Un progetto fotografico sulla trasformazione del paesaggio delle cave estrattive: Marco Anelli, Stefania Beretta /
Il tema del doppio nell’interpretazione di un artista emergente: Luca Conca / Ancora sul paesaggio: tre autori scelti da Danilo Eccher
CAVE. Una mostra fotografica dal 19 aprile al 16 giugno presso la galleria di Palazzo Sertoli e il Museo Valtellinese di Storia e Arte con la cura di Giovanna Calvenzi e testi di Antonio Boscacci e Paolo Giansiracusa. Dal 13 luglio fino al 27 ottobre 2007 la mostra si sposterà ad Acireale nella sede di Piazza Duomo. Il progetto, realizzato in collaborazione con l’agenzia Grazia Neri presenta il lavoro di due giovani ma già affermati fotografi. Stefania Beretta ha lavorato sul territorio siciliano col colore e Marco Anelli su quello valtellinese col bianco e nero. Il risultato è il confronto tra le due realtà territoriali tramite un centinaio di immagini di medio e grande formato.
I RITRATTI DI LUCA CONCA. Dal 28 giugno al 1 settembre.
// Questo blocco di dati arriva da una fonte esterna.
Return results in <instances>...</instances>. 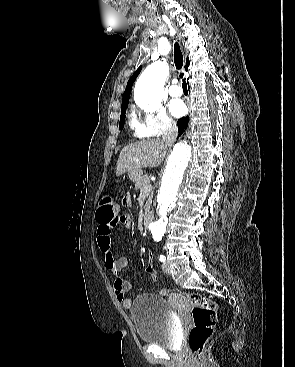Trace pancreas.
<instances>
[{"label":"pancreas","mask_w":295,"mask_h":367,"mask_svg":"<svg viewBox=\"0 0 295 367\" xmlns=\"http://www.w3.org/2000/svg\"><path fill=\"white\" fill-rule=\"evenodd\" d=\"M146 185H150V180L147 175L142 176L141 180L135 183V188L140 190V193L148 196V200L146 202L145 211H148L151 206V201L153 194L149 192H145Z\"/></svg>","instance_id":"1"}]
</instances>
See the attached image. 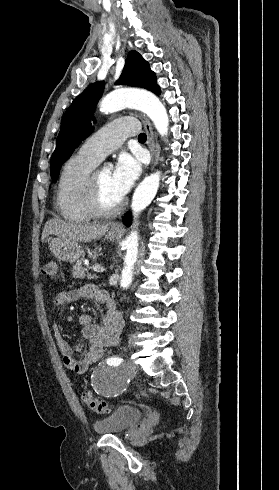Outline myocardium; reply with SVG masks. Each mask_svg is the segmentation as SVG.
Segmentation results:
<instances>
[{
  "label": "myocardium",
  "instance_id": "obj_1",
  "mask_svg": "<svg viewBox=\"0 0 279 490\" xmlns=\"http://www.w3.org/2000/svg\"><path fill=\"white\" fill-rule=\"evenodd\" d=\"M88 205L94 216L111 217L118 214L123 209L124 201L120 199L114 205H106L102 199V190L97 178V172H94L90 177Z\"/></svg>",
  "mask_w": 279,
  "mask_h": 490
}]
</instances>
Partendo dal suo autoritratto e dal ritratto di suo fratello gemello, Luca Conca si è accostato al tema del doppio, che rappresenta il filo conduttore dei venti quadri in mostra. Chi osserva le sue opere rimane spesso disorientato dalla tensione compresa fra il pieno della figura e il vuoto che la circonda; ciò acuisce il senso di mistero e alienazione con cui l’artista avvolge i suoi quadri.
LE ALPI NEL CONTEMPORANEO. Si tratta di un’esposizione inserita in una più ampia rassegna di mostre ed eventi collegati all’elezione di Sondrio Città Alpina, che vedranno la collaborazione di enti pubblici e privati attraverso il 2007. Danilo Eccher, direttore del MACRO di Roma e curatore della mostra, sceglierà di affrontare il tema della montagna attraverso tre ambiti concettuali ben definiti: l’Immagine, la Forma, la Natura. L’Immagine è affidata a Velasco Vitali che ripercorrerà le emozioni visive dello spettacolo della montagna e dei suoi colori; la Forma sarà rappresentata da un percorso scultoreo condotto da Simon Starling che svolgerà una riflessione plastica sul territorio alpino ed i suoi materiali; la Natura sarà affidata alla filosofia installativa di Wolfgang Laib che disseminerà gli spazi con accumulazioni di polline raccolto nei boschi svizzeri, traducendo il tutto in un insieme accecante di intensa seduzione percettiva e sensoriale. Altre iniziative articoleranno l’itinerario espositivo sulle Alpi “nel contemporaneo”: è il caso di un moderno grand tour a ripercorrere con la macchina fotografica l’itinerario dell’incisore tedesco Meyer a metà Ottocento dalla Germania, attraverso i passi alpini in direzione del capoluogo lombardo. Risultato? Un tentativo di accostamento anti-nostalgico fra il portfolio litografico ottocentesco, con l’interpretazione contemporanea a volte cruda e tagliente, altre volte allegorica e densa delle fascinazioni visive proprie della fotografia.